20lbs of Headlines


This month we’ll cast an eye over the press coverage of Dylan’s return to the Newport Folk Festival in 2002. You remember; the one where he dressed up as one of the Beverly Hillbillies. 

The Providence Journal’s Shelia Lennon didn’t really enjoy it, beginning with the stage announcement requesting that the audience should not take photos and to think of it as Carnegie Hall (“Carnegie Hall? I’m outdoors on the lip of the Atlantic Ocean in the blazing sun, next to a falafel stand”) and especially Dylan’s performance which was “all cowboy feel, rockabilly without the rock, an apparently deliberate attempt to keep us from dancing” and culminating with a version of Mr. Tambourine Man  in which “Dylan turned the anthem into a spoken-word parody of William Shatner’s truly awful version”. In conclusion, she writes; “…There was no magic in the music. We had never danced, not once. ’65 was better.” 

Karen Lee Ziner, also of the Providence Journal, spent most of her time interviewing the audience (I won’t repeat the comments here – you’ve read them a zillion times before), though it did seem she did enjoy Bob more than Lennon did. The Hartford Courant’s Roger Catlin enjoyed Bob as much as he always does, especially the band and Dylan’s refusal to allow the audience to sing along. However, by the time Blowin In The Wind  inevitably rolled around, the masses were determined to have their fun; “…By the chorus, the 2002 audience picked up on it.
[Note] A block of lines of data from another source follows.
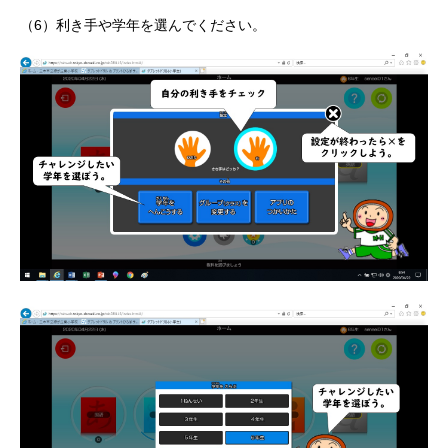
（6）利き手や学年を選んでください。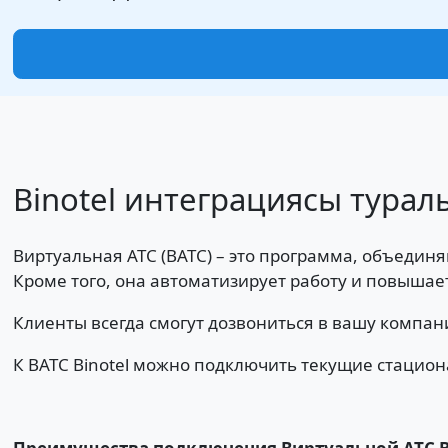
Binotel интеграциясы турал
Виртуальная АТС (ВАТС) – это программа, объедин
Кроме того, она автоматизирует работу и повышае
Клиенты всегда смогут дозвониться в вашу компан
К ВАТС Binotel можно подключить текущие стацион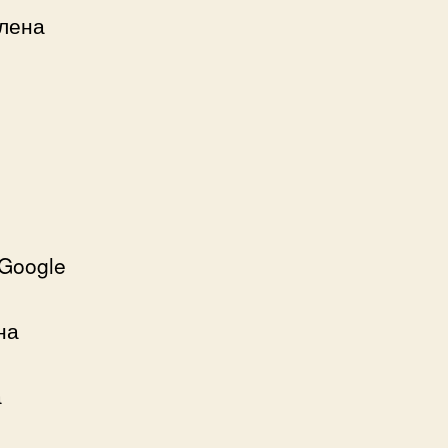
влена
 Google
на
а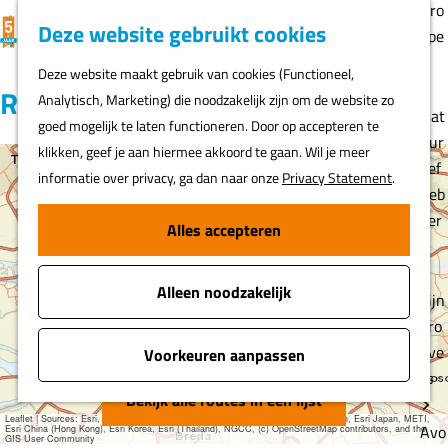
Gro
K
F
Z
Deze website gebruikt cookies
MENU
epe
a
a
o
G
n
Deze website maakt gebruik van cookies (Functioneel,
a
v
e
a
Routes
Analytisch, Marketing) die noodzakelijk zijn om de website zo
r
o
k
n
Nat
goed mogelijk te laten functioneren. Door op accepteren te
t
r
e
a
uur
klikken, geef je aan hiermee akkoord te gaan. Wil je meer
i
n
a
lief
informatie over privacy, ga dan naar onze
Privacy Statement
.
e
+
r
heb
t
d
ber
−
Alles accepteren
e
e
s
n
h
Alleen noodzakelijk
o
Fijn
m
pro
e
eve
Voorkeuren aanpassen
p
rs
a
Bekijk alle routes in een lijst
Leaflet
|
Sources: Esri, HERE, Garmin, USGS, Intermap, INCREMENT P, NRCan, Esri Japan, METI,
g
Avo
Esri China (Hong Kong), Esri Korea, Esri (Thailand), NGCC, (c) OpenStreetMap contributors, and the
GIS User Community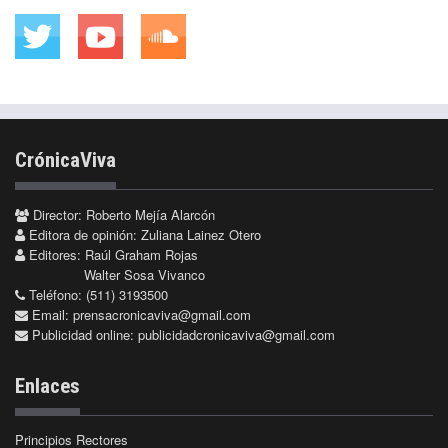
CrónicaViva
Director: Roberto Mejía Alarcón
Editora de opinión: Zuliana Lainez Otero
Editores: Raúl Graham Rojas
Walter Sosa Vivanco
Teléfono: (511) 3193500
Email:
prensacronicaviva@gmail.com
Publicidad online:
publicidadcronicaviva@gmail.com
Enlaces
Principios Rectores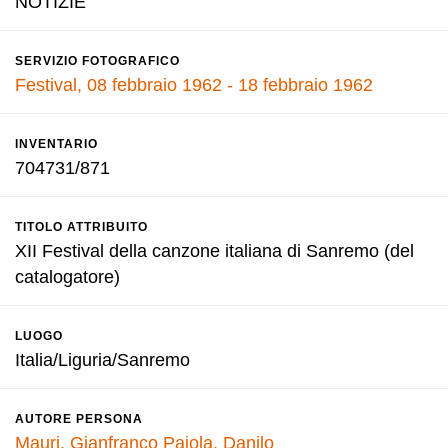
NOTIZIE
SERVIZIO FOTOGRAFICO
Festival, 08 febbraio 1962 - 18 febbraio 1962
INVENTARIO
704731/871
TITOLO ATTRIBUITO
XII Festival della canzone italiana di Sanremo (del
catalogatore)
LUOGO
Italia/Liguria/Sanremo
AUTORE PERSONA
Mauri, Gianfranco
Pajola, Danilo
Crowd members sang along to the chorus and hushed during the verses, as they were witnessing the history they were so desperate to capture on film.” 

Joan Anderman of the Boston Globe also used most of her article repeating the same old tired  audience comments, though she does reveal that he played “a tasteful and restrained electric set that spanned the years”. 

The Newport Daily News managed to snap a photo of Bob, looking, according to Daily News scribe James J. Gillis, “like a Hassidic cowboy”. Former Vice President Al Gore had fewer security guards than Dylan and Dylan’s guests also included a crew of Hells Angels. Dylan himself was in good voice, as far as it goes (which, let’s be honest, isn’t very far these days) and, Gillis ponders, perhaps he no longer wants to be Woody Guthrie “but maybe instead wants to be Muddy Waters, a gutsy musician playing distinctly American-flavoured rootsy music in pre-retirement age. As Dylan finished All Along the Watchtower and left the stage for good, the sound system played Frank Sinatra’s nostalgic lament of the long-ago,  It Was A Very Good Year. It was, in fact, a very good show.” 

The L.A. Times’ Paul Lieberman noted that Dylan was greeted with cheers, rather than jeers, this time around and then devoted the rest of his article to the 1965 appearance. Similarly, Vaughn Watson, again of The Providence Journal (did the entire staff go for the day  out?) compared this years Dylan with the 1965 younger model, though he at least had the sense to realize that Dylan’s fake hair and beard was Dylan’s acknowledgement that he realized that that is exactly what would happen. 

Dabiel Gewertz of the Boston Herald claimed that Dylan “sang a typically generous set”, even though he didn’t enjoy the acoustic sets (“with Times done as a roughly crooned waltz”). He enjoyed the electric numbers, however, especially Cry Awhile and Summer Days which “were sung with heat” and, best of all, “a countrified You Ain’t Goin’ Nowhere, sung with authentic feeling”. 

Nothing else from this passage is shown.